—————————————————————————
Student Name : Sachid Deshmukh
—————————————————————————
1.8 Smoking habits of UK residents
- Each row of the data matrix represents an observation within a sample collected as part of the smoking habit study of UK resident
- 1691 participants were included in the survey
- Variable Types
- sex - Categorial
- age - Numerical, discrete
- maritial - Categorical
- grossIncome - Categorical, ordinal
- smoke - Categorical
- amtWeekends - Numerical, discrete
- amtWeekdays - Numerical, discrete
1.10 Cheaters, scope of inference
- Population of interest : All children between ages of 5 to 15. Sample : 160 observations collected as part of experiment
- Result of the study can be generalized to the population and finding of the study can be used to establish causal relationship if assumption listed below are true
- Sample of 160 children represents the population proportion of
- children between 5 to 15 ages adequately.

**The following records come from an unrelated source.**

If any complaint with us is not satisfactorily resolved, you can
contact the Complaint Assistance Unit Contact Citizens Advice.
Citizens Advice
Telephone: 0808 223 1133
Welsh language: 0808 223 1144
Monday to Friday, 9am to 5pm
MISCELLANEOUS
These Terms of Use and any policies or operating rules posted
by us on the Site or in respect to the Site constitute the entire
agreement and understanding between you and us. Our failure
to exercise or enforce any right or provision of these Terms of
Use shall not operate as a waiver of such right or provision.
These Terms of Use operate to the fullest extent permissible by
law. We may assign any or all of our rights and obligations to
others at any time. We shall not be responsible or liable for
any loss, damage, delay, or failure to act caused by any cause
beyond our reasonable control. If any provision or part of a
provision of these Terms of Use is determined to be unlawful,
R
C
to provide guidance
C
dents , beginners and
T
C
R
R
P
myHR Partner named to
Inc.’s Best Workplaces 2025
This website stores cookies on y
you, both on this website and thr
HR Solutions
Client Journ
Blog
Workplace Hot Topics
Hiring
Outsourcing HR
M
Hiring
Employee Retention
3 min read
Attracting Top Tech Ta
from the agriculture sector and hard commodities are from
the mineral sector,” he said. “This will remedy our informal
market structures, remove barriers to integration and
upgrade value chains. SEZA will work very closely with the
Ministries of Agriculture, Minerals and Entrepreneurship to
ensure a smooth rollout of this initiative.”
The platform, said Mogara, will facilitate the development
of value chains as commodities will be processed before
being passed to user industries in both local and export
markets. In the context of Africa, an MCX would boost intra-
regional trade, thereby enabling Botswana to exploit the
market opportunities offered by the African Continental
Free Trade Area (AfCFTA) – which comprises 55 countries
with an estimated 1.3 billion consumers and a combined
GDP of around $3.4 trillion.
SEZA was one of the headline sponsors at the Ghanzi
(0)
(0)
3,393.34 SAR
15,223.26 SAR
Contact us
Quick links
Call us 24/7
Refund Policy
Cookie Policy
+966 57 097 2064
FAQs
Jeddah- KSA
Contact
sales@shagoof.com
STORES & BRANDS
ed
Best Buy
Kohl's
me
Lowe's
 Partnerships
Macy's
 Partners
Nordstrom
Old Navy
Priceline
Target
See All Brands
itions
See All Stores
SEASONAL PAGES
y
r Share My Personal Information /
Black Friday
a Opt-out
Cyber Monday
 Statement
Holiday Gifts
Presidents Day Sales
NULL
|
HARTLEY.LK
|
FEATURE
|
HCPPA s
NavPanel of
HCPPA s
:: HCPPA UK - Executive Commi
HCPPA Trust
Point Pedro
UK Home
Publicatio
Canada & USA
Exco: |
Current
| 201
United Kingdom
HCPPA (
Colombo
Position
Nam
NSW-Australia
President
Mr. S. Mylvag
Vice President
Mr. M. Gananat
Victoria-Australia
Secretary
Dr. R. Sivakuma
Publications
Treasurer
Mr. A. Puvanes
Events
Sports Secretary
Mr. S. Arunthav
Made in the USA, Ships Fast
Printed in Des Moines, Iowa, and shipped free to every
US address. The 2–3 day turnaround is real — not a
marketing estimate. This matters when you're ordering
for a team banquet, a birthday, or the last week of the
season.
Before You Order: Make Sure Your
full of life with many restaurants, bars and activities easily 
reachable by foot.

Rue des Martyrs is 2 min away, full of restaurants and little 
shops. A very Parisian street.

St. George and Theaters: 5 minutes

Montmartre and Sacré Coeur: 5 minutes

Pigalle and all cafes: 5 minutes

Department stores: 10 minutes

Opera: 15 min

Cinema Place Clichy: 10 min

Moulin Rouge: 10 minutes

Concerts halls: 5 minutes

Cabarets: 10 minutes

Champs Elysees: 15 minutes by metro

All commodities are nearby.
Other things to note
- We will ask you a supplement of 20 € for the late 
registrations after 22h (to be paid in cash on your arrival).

- Sample is collected randomly without any bias.
1.28 Reading the paper
- Based on the study we can not conclude that smoking certainly causes dementia later in life. Not 100% of the participant experienced dementia later in life, however study suggests that smokers were more likely to cause dementia compare to non smoker. Risk factors for smokers were 37% to 44% higher compared to non smokers for having dementia later in life.

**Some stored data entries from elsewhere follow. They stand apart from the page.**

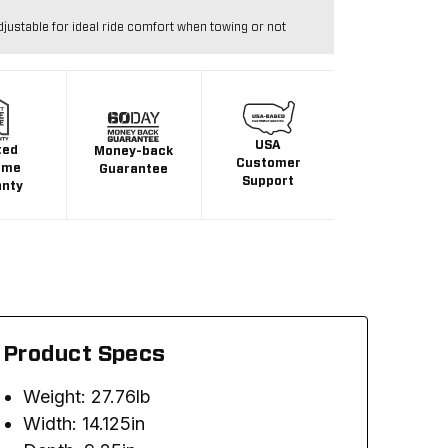
djustable for ideal ride comfort when towing or not
USA
ted
Money-back
Customer
ime
Guarantee
Support
anty
Product Specs
Weight: 27.76lb
Width: 14.125in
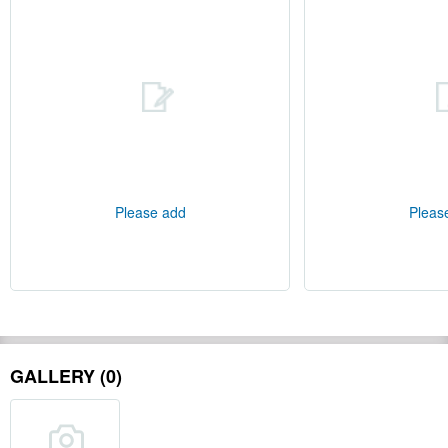
Please add
Pleas
GALLERY (0)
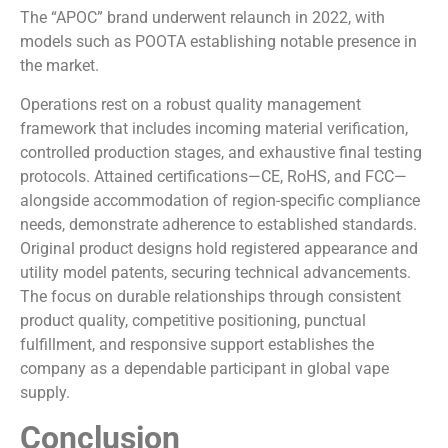
The “APOC” brand underwent relaunch in 2022, with
models such as POOTA establishing notable presence in
the market.
Operations rest on a robust quality management
framework that includes incoming material verification,
controlled production stages, and exhaustive final testing
protocols. Attained certifications—CE, RoHS, and FCC—
alongside accommodation of region-specific compliance
needs, demonstrate adherence to established standards.
Original product designs hold registered appearance and
utility model patents, securing technical advancements.
The focus on durable relationships through consistent
product quality, competitive positioning, punctual
fulfillment, and responsive support establishes the
company as a dependable participant in global vape
supply.
Conclusion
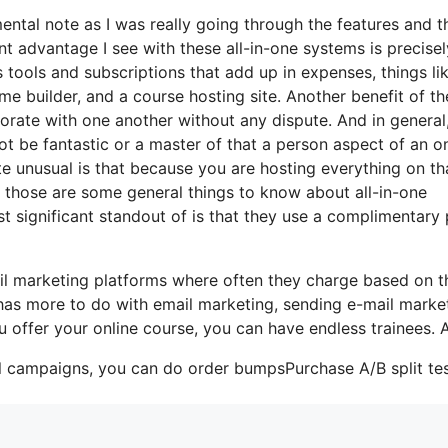
mental note as I was really going through the features and t
ant advantage I see with these all-in-one systems is precisel
us tools and subscriptions that add up in expenses, things li
me builder, and a course hosting site. Another benefit of t
orporate with one another without any dispute. And in general
ot be fantastic or a master of that a person aspect of an on
te unusual is that because you are hosting everything on th
t those are some general things to know about all-in-one
t significant standout of is that they use a complimentary 
il marketing platforms where often they charge based on t
 has more to do with email marketing, sending e-mail marke
ou offer your online course, you can have endless trainees. 
il campaigns, you can do order bumpsPurchase A/B split tes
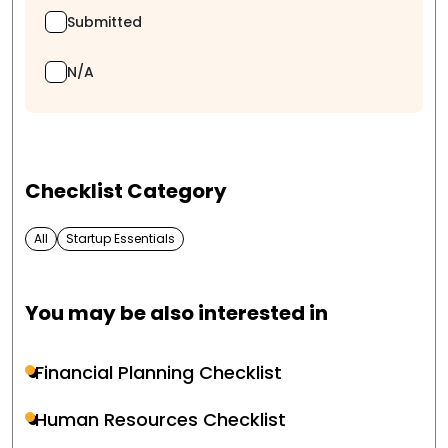
Submitted
N/A
Checklist Category
All
Startup Essentials
You may be also interested in
Financial Planning Checklist
Human Resources Checklist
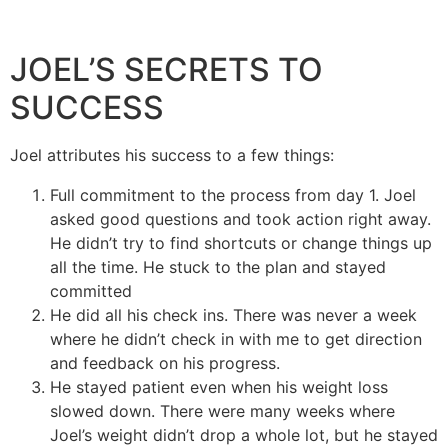
JOEL’S SECRETS TO
SUCCESS
Joel attributes his success to a few things:
Full commitment to the process from day 1. Joel
asked good questions and took action right away.
He didn’t try to find shortcuts or change things up
all the time. He stuck to the plan and stayed
committed
He did all his check ins. There was never a week
where he didn’t check in with me to get direction
and feedback on his progress.
He stayed patient even when his weight loss
slowed down. There were many weeks where
Joel’s weight didn’t drop a whole lot, but he stayed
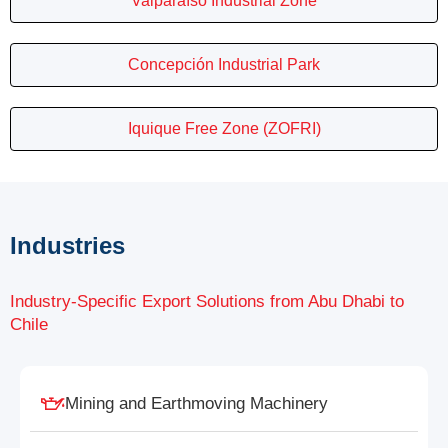
Valparaíso Industrial Zone
Concepción Industrial Park
Iquique Free Zone (ZOFRI)
Industries
Industry-Specific Export Solutions from Abu Dhabi to
Chile
Mining and Earthmoving Machinery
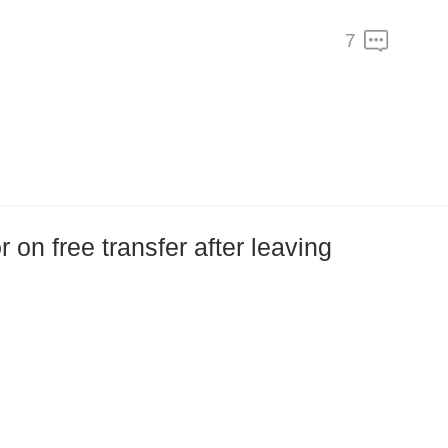
7
on free transfer after leaving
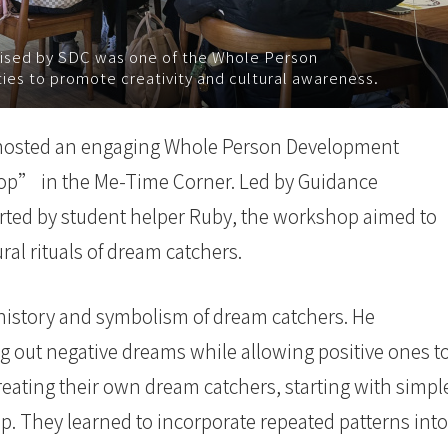
sed by SDC was one of the Whole Person
s to promote creativity and cultural awareness.
hosted an engaging Whole Person Development
p” in the Me-Time Corner. Led by Guidance
rted by student helper Ruby, the workshop aimed to
ural rituals of dream catchers.
history and symbolism of dream catchers. He
ring out negative dreams while allowing positive ones t
reating their own dream catchers, starting with simpl
op. They learned to incorporate repeated patterns into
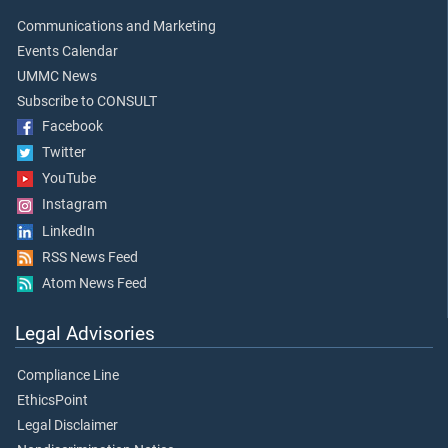
Communications and Marketing
Events Calendar
UMMC News
Subscribe to CONSULT
Facebook
Twitter
YouTube
Instagram
LinkedIn
RSS News Feed
Atom News Feed
Legal Advisories
Compliance Line
EthicsPoint
Legal Disclaimer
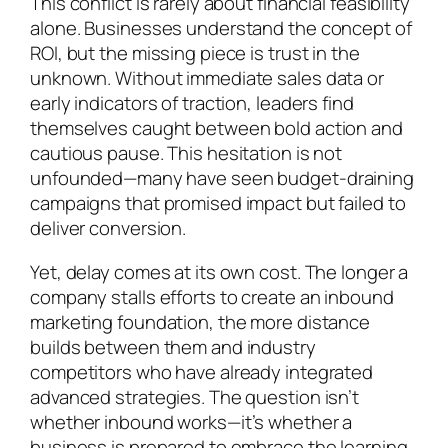
This conflict is rarely about financial feasibility
alone. Businesses understand the concept of
ROI, but the missing piece is trust in the
unknown. Without immediate sales data or
early indicators of traction, leaders find
themselves caught between bold action and
cautious pause. This hesitation is not
unfounded—many have seen budget-draining
campaigns that promised impact but failed to
deliver conversion.
Yet, delay comes at its own cost. The longer a
company stalls efforts to create an inbound
marketing foundation, the more distance
builds between them and industry
competitors who have already integrated
advanced strategies. The question isn’t
whether inbound works—it’s whether a
business is prepared to embrace the learning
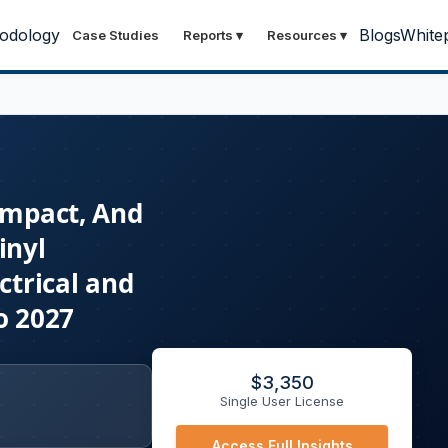
odology
Blogs
White
Case Studies
Reports
▾
Resources
▾
 Impact, And
inyl
ctrical and
o 2027
$
3,350
Single User License
Access Full Insights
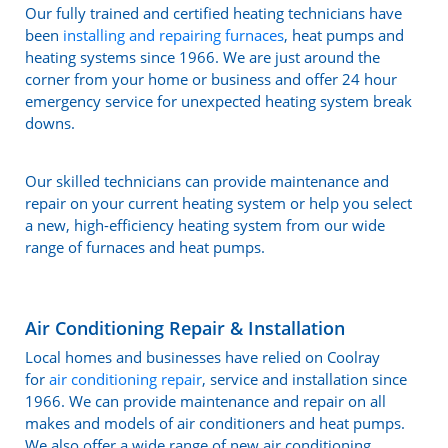
Our fully trained and certified heating technicians have
been
installing and repairing furnaces
, heat pumps and
heating systems since 1966. We are just around the
corner from your home or business and offer 24 hour
emergency service for unexpected heating system break
downs.
Our skilled technicians can provide maintenance and
repair on your current heating system or help you select
a new, high-efficiency heating system from our wide
range of furnaces and heat pumps.
Air Conditioning Repair & Installation
Local homes and businesses have relied on Coolray
for
air conditioning repair
, service and installation since
1966. We can provide maintenance and repair on all
makes and models of air conditioners and heat pumps.
We also offer a wide range of new air conditioning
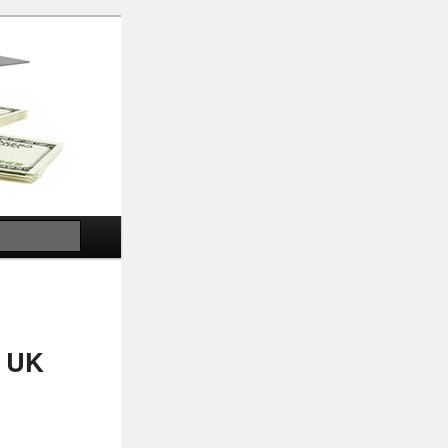
Search
, UK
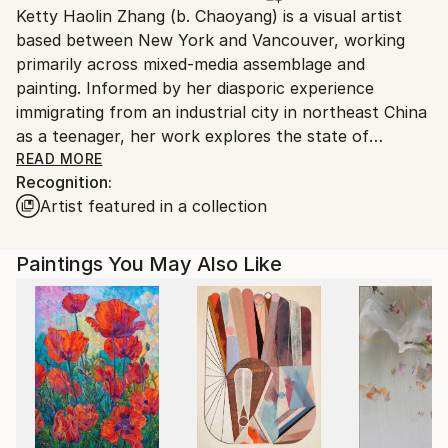
Ketty Haolin Zhang (b. Chaoyang) is a visual artist
Canada.
based between New York and Vancouver, working
primarily across mixed-media assemblage and
painting. Informed by her diasporic experience
immigrating from an industrial city in northeast China
as a teenager, her work explores the state of
provisional belonging and how identity is built,
READ MORE
Recognition:
maintained, and protected under conditions of
Artist featured in a collection
instability. Often drawing from personal archives,
literature, pop culture, and mythology, she is
interested in the act of self-construction and self-
Paintings You May Also Like
transformation as a form of resistance and a way to
make oneself at home in the world.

- The statement “Sleep disorder leads to bullying in school children is not justified. Based on the study it can be concluded that there is a positive correlation between behavioral issues and sleep disorders. Children with behavioral issues are 200% more prone to sleep disorders compared to normal children
1.36 Exercise and mental health
- Randomized Experiment
- Treatment Group - Doing exercise, Control Group - Not doing exercise
- Study makes use of blocking. Age is the blocking variable
- This study doesn’t make use of blinding
- This is a well designed randomized experiment. we are making sure sample represents population proportions effectively. We are also taking care of randomization to reduce bias. Use of blocking makes sure we are studying population with it’s true representation. This study can be used to establish a causal relationship between exercise and mental health. Conclusions of the study can be generalized to population at large
- I am in opinion that the study should get formal funding. I will emphasize more on the type of exercise participant went through while study to add more clarity on what type of exercise are helpful to mental health
1.48 Stat Scores
Stat.Score = c(57,66,69,71,72,73,74,77,78,78,79,79,81,81,82,83,83,88,89,94)
boxplot(Stat.Score)

1.50 Mix and match
- Diagram a represents normal distribution and matches with boxplot 3
- Diagram b represents uniform distribution and matches with boxplot 2
- Diagram c represents skewed distribution with skew in right side. It matches with boxplot 1
1.56 Distributions
- For this scenario, mean is greater than median ($450,000). This represents right skewed distribution
- For this scenario mean is same as median (600,000). This represents normal distribution with no skew
- This scenario represents range. No drinkers and heavy drinkers. This represents a uniform distribution
- For this scenario, mean is greater than median. This represents right skewed distribution
1.70 Heart Transplants
Based on the mosaic plot it is evident that survival proportion in in the treatment group is significantly higher than the control group This suggests that survival is dependent on whether patient got a heart transplant.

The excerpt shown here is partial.